### Available data
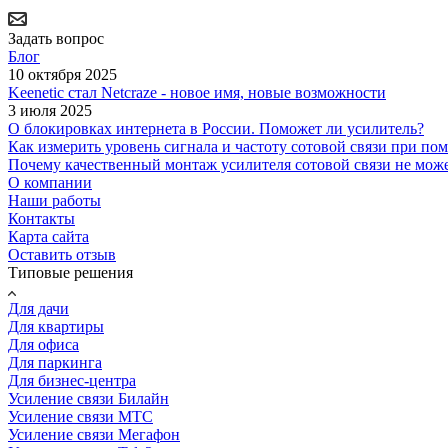
Задать вопрос
Блог
10 октября 2025
Keenetic стал Netcraze - новое имя, новые возможности
3 июля 2025
О блокировках интернета в России. Поможет ли усилитель?
Как измерить уровень сигнала и частоту сотовой связи при п
Почему качественный монтаж усилителя сотовой связи не може
О компании
Наши работы
Контакты
Карта сайта
Оставить отзыв
Типовые решения
Для дачи
Для квартиры
Для офиса
Для паркинга
Для бизнес-центра
Усиление связи Билайн
Усиление связи МТС
Усиление связи Мегафон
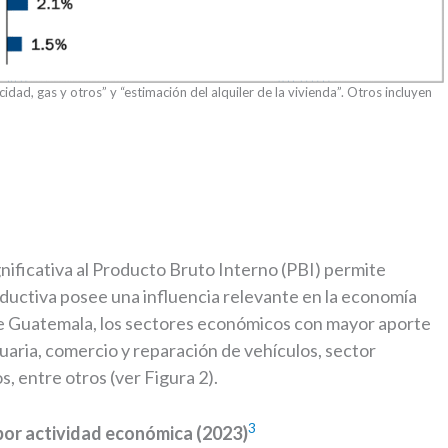
cidad, gas y otros” y “estimación del alquiler de la vivienda”. Otros incluyen
gnificativa al Producto Bruto Interno (PBI) permite
oductiva posee una influencia relevante en la economía
de Guatemala, los sectores económicos con mayor aporte
uaria, comercio y reparación de vehículos, sector
s, entre otros (ver Figura 2).
3
 por actividad económica (2023)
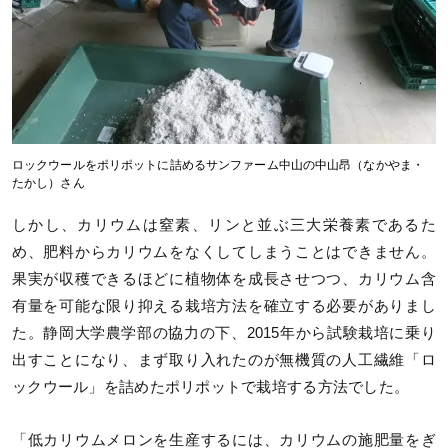
ロックウールをポリポットに詰めるサンファーム中山の中山昂（なかやま・
たかし）さん
しかし、カリウムは窒素、リンと並ぶ三大栄養素であるた
め、肥料からカリウムをなくしてしまうことはできません。
果実が収穫できるほどに植物体を成長させつつ、カリウム含
有量を可能な限り抑える栽培方法を確立する必要がありまし
た。静岡大学農学部の協力の下、2015年から試験栽培に乗り
出すことになり、まず取り入れたのが無機質の人工繊維「ロ
ックウール」を詰めたポリポットで栽培する方法でした。
「低カリウムメロンを生産するには、カリウムの施肥量をぎ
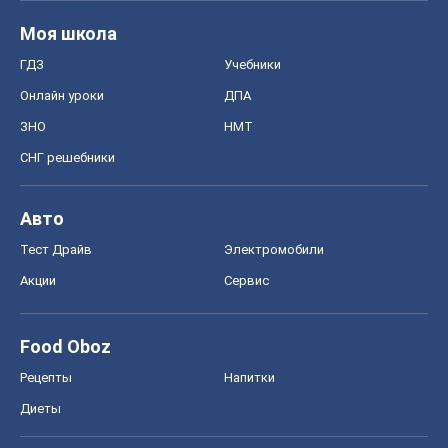
Моя школа
ГДЗ
Учебники
Онлайн уроки
ДПА
ЗНО
НМТ
СНГ решебники
Авто
Тест Драйв
Электромобили
Акции
Сервис
Food Oboz
Рецепты
Напитки
Диеты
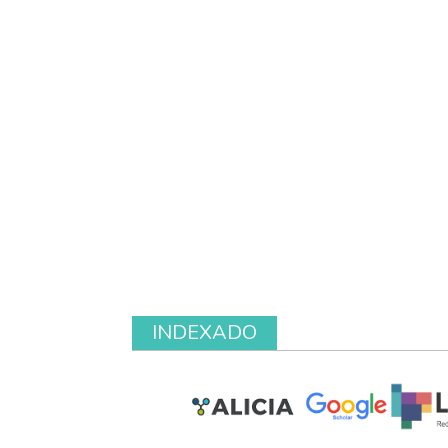
INDEXADO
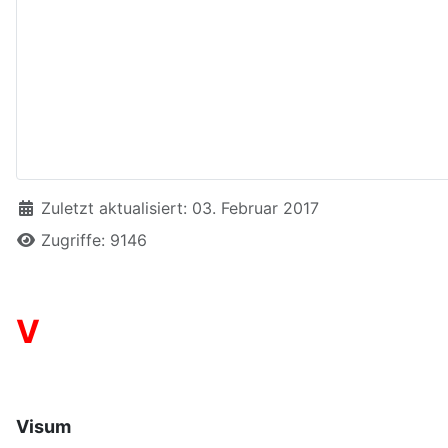
Details
Zuletzt aktualisiert: 03. Februar 2017
Zugriffe: 9146
V
Visum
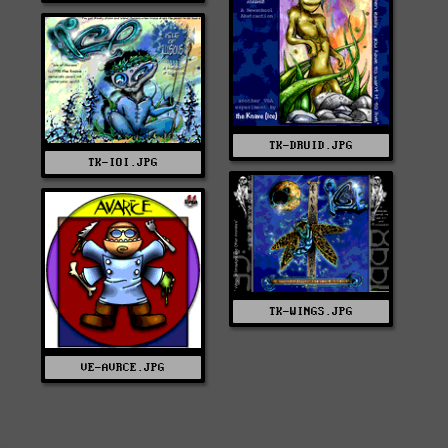
TK-DRUID.JPG
TK-IOI.JPG
TK-WINGS.JPG
VE-AVRCE.JPG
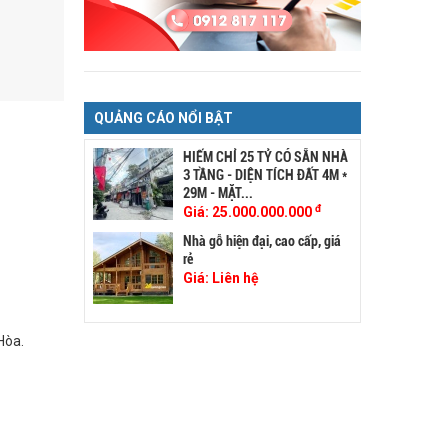
QUẢNG CÁO NỔI BẬT
HIẾM CHỈ 25 TỶ CÓ SẴN NHÀ
3 TẦNG - DIỆN TÍCH ĐẤT 4M *
29M - MẶT...
đ
Giá:
25.000.000.000
Nhà gỗ hiện đại, cao cấp, giá
rẻ
Giá:
Liên hệ
Hòa.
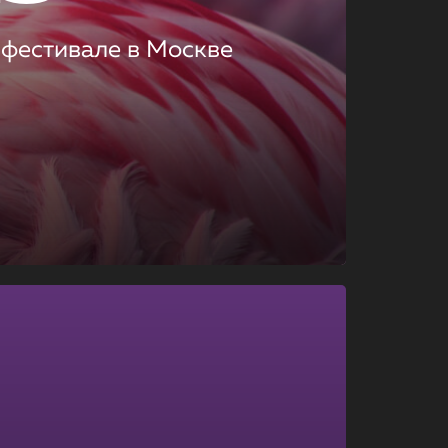
 фестивале в Москве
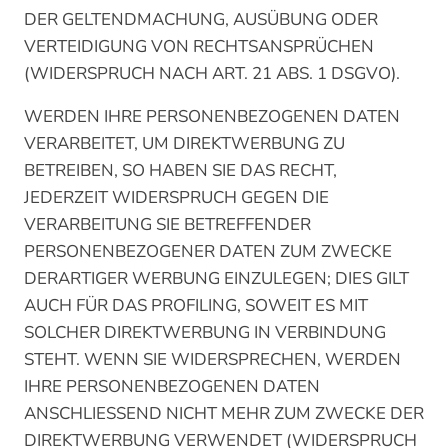
DER GELTENDMACHUNG, AUSÜBUNG ODER
VERTEIDIGUNG VON RECHTSANSPRÜCHEN
(WIDERSPRUCH NACH ART. 21 ABS. 1 DSGVO).
WERDEN IHRE PERSONENBEZOGENEN DATEN
VERARBEITET, UM DIREKTWERBUNG ZU
BETREIBEN, SO HABEN SIE DAS RECHT,
JEDERZEIT WIDERSPRUCH GEGEN DIE
VERARBEITUNG SIE BETREFFENDER
PERSONENBEZOGENER DATEN ZUM ZWECKE
DERARTIGER WERBUNG EINZULEGEN; DIES GILT
AUCH FÜR DAS PROFILING, SOWEIT ES MIT
SOLCHER DIREKTWERBUNG IN VERBINDUNG
STEHT. WENN SIE WIDERSPRECHEN, WERDEN
IHRE PERSONENBEZOGENEN DATEN
ANSCHLIESSEND NICHT MEHR ZUM ZWECKE DER
DIREKTWERBUNG VERWENDET (WIDERSPRUCH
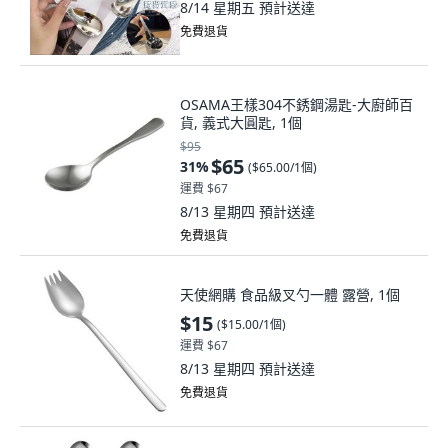
8/14 星期五
預計送達
免費退貨
OSAMA王樣304不銹鋼湯匙-大廚師百
貨, 義式大圓匙, 1個
$95
$65
31
%
(
$65.00/1個
)
運費 $67
8/13 星期四
預計送達
免費退貨
天使網購 食品級叉勺一體 露營, 1個
$15
(
$15.00/1個
)
運費 $67
8/13 星期四
預計送達
免費退貨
######
The task
Scan the records for the word "DIREKTWERBUNG". Copy each line where it turns up.

Result for this task
VERARBEITET, UM DIREKTWERBUNG ZU
SOLCHER DIREKTWERBUNG IN VERBINDUNG
DIREKTWERBUNG VERWENDET (WIDERSPRUCH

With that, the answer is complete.